Latest update February 15th, 2025 12:52 PM
Jul 16, 2009 Features / Columnists, Freddie Kissoon
I had a chat some months ago with Christopher Ram and I expressed my anger at what women’s activist and one of the former shining stars of the Working People Alliance, Sister Andaiye, has become. Not that I have missed out on what Keith Scott, formerly of the WPA’s leadership and Walter Rodney’s brother-in-law, has become too. He teamed up with the PNC and formed the farce called PNC-Reform-One Guyana. I don’t think Keith views Corbin as his leader from our discussions at the wake for Josh Ramsammy but legally Corbin is the leader of PNC-Reform-One Guyana.
I vented my frustration to Christopher Ram because anti-dictatorship fighters like Andaiye inspired me when I was young. I learnt a lot from people like her. I told Mr. Ram that when the business community bestowed an honour on Andaiye a few months ago, I thought she would have given an outstanding speech on the degeneration of power that makes Guyana today a worse polity than when she fought Forbes Burnham. Andaiye is a woman activist but strangely didn’t utter a word about what poor Varshnie Singh went through with her relationship with President Jagdeo.
If you read my columns over the long years you would know that there are times that I enjoy a moment of satire. I did an article a few years ago in which I wrote of how I dropped dead after reading something that the Government did. In another column, I described how the shock sent hot coffee into my legs and burnt me to the bone so I was paralysed.

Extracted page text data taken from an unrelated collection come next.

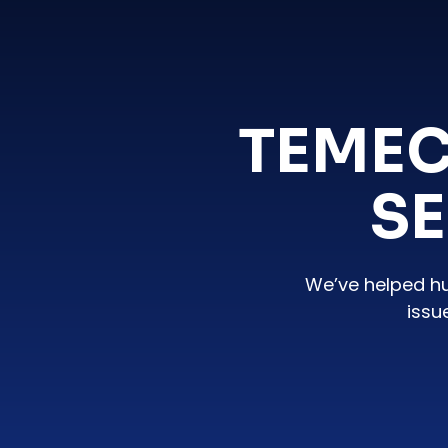
TEMEC
SE
We’ve helped h
issu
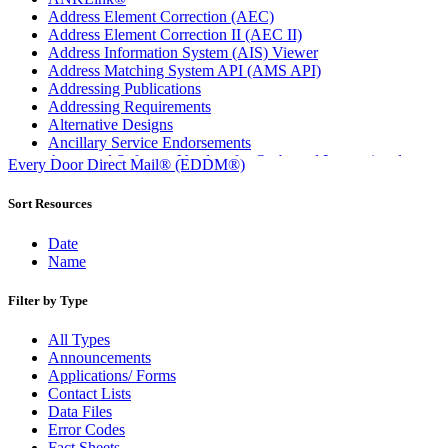
Address Element Correction (AEC)
Address Element Correction II (AEC II)
Address Information System (AIS) Viewer
Address Matching System API (AMS API)
Addressing Publications
Addressing Requirements
Alternative Designs
Ancillary Service Endorsements
Approved Software Vendors for Outbound International
Every Door Direct Mail® (EDDM®)
Expedited Products
April 2020 Releases
Sort Resources
April 2021 Releases
April 2022 Price Change Releases and Price Files
Date
April 2023 Releases
Name
April 2025 Releases
April 2026 Releases
Filter by Type
Areas Inspiring Mail
Association For Electronic Enhancement
All Types
August 2020 Releases
Announcements
August 2021 Price Change and Release Information
Applications/ Forms
August 2025 Releases
Contact Lists
Automated Business Reply Mail® (ABRM) Tool
Data Files
Automated Package Verification (APV) System
Error Codes
Beyond the Mail
Fact Sheets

Well another calamity struck me while having coffee with my breakfast on Monday morning. Monday morning was a terrible day for me. I slept miserably on Sunday evening because in the afternoon of that day, my back door windscreen of my car was shattered by a brick. All I thought of Monday morning when I got up was where I was going to buy one.
So I completed reading Kaieteur News, picked up the Stabroek News and read “In the Diaspora” column with the title, “The Honduras Coup is the Caribbean’s Business.” What got me into danger is when I read the byline – by Andaiye, Alissa Trotz and Norman Girvan (forget the last one; he’s lives in the past).
The coffee fell on my stomach and burnt me right through so I had to be rushed to the hospital (I’m writing this column in the intensive care unit of the dreaded Georgetown Hospital- yeah, right!).
I insisted that the ambulance take me to three optometrists first because I wasn’t sure I was seeing right. By whom? Andaiye and Alissa Trotz? Why is the Honduras coup the Caribbean’s business and not elected dictatorship in Guyana? Why would Andaiye and Alissa Trotz find time to write about a coup in Honduras and not the terrible, horrible manifestations of power degeneracy in Guyana?
I couldn’t understand it when I read that column a few weeks ago in which the writer was Nigel Westmaas, another shining star from the WPA days. He chose to reflect on the historical ties between Guyana and Barbados. I think Alissa Trotz touched on that subject last week.
“In the Diaspora” seeks to stay clear of elected dictatorship in Guyana. I can understand that Norman Girvan has little interest in what goes on in Guyana; he has an obsession with the mythical greatness of Fidel’s Cuba and Cuba’s Fidel. But surely Nigel, Andaiye and Alissa should pen a few notes on the morbidity of power in Guyana.
Let me say unapologetically that it is hard to understand how three Guyanese who care about this country, two of whom have fought valiantly for democracy in Guyana and suffered because of their valour, can find time to inform readers in and out of Guyana about what is happening in Honduras and not Guyana, their own country.
Maybe Drs. Seelochan Beharry and Anand Daljeet of Canada and Abu Bakr, of France, should be contacted to do a few pieces for the project. They write on things that are wrong about the Government of Guyana.
The best one in the series that I have read is “On petty tyrannies” by Barbados-based Guyanese, Arif Bulkan. Unlike Andaiye, Nigel and Alissa, he had Guyanese politics in mind. He was trenchant and insightful in his analysis of the abuse of power in this land. In fact Bulkan is the only writer in the series who wrote on the President and what he is doing that is wrong, illegal and unconstitutional.
How about this title; “Fear in the Diaspora?”